Your goal - The listing below is to be duplicated exactly, with every picture omitted.
§
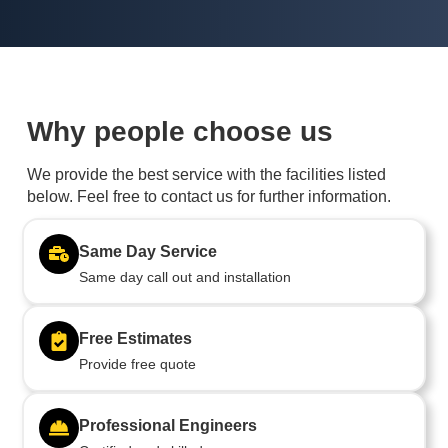
Why people choose us
We provide the best service with the facilities listed
below. Feel free to contact us for further information.
Same Day Service
Same day call out and installation
Free Estimates
Provide free quote
Professional Engineers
§
Answer to the exercise -
Why people choose us
We provide the best service with the facilities listed
below. Feel free to contact us for further information.
Same Day Service
Same day call out and installation
Free Estimates
Provide free quote
Professional Engineers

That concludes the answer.